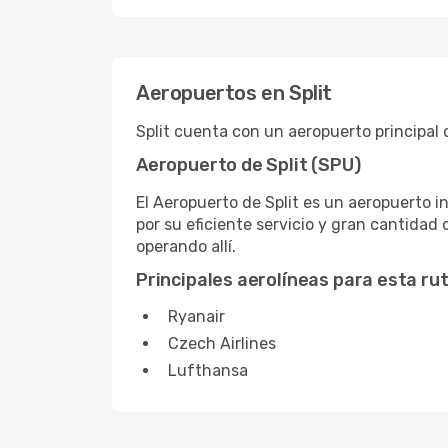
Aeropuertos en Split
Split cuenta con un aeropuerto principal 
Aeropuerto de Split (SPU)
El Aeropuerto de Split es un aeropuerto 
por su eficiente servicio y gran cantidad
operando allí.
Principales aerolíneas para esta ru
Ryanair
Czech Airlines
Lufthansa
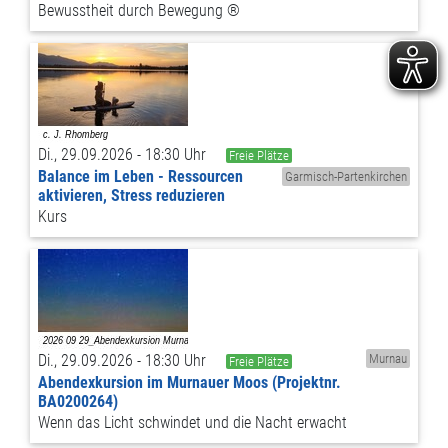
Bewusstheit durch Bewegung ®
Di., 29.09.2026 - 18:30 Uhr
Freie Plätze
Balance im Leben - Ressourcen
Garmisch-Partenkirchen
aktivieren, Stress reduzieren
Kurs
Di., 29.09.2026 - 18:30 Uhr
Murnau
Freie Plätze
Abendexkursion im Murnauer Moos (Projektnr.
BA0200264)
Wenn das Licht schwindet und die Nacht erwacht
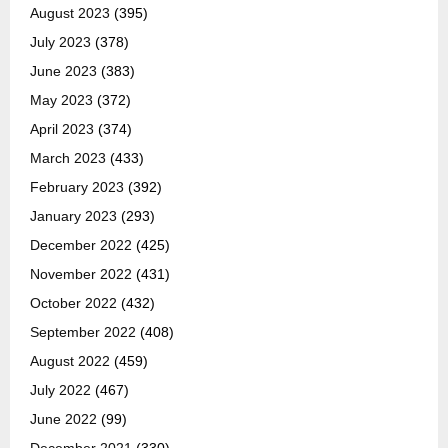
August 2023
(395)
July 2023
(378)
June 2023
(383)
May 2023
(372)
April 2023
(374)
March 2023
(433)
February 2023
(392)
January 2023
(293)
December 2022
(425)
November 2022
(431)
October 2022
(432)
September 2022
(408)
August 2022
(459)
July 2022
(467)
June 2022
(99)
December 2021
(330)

Task item.
Return the listing above verbatim and exclude every picture.

Exercise output.
Aeropuertos en Split
Split cuenta con un aeropuerto principal 
Aeropuerto de Split (SPU)
El Aeropuerto de Split es un aeropuerto 
por su eficiente servicio y gran cantidad
operando allí.
Principales aerolíneas para esta ru
Ryanair
Czech Airlines
Lufthansa
Bewusstheit durch Bewegung ®
Di., 29.09.2026 - 18:30 Uhr
Freie Plätze
Balance im Leben - Ressourcen
Garmisch-Partenkirchen
aktivieren, Stress reduzieren
Kurs
Di., 29.09.2026 - 18:30 Uhr
Murnau
Freie Plätze
Abendexkursion im Murnauer Moos (Projektnr.
BA0200264)
Wenn das Licht schwindet und die Nacht erwacht
August 2023
(395)
July 2023
(378)
June 2023
(383)
May 2023
(372)
April 2023
(374)
March 2023
(433)
February 2023
(392)
January 2023
(293)
December 2022
(425)
November 2022
(431)
October 2022
(432)
September 2022
(408)
August 2022
(459)
July 2022
(467)
June 2022
(99)
December 2021
(330)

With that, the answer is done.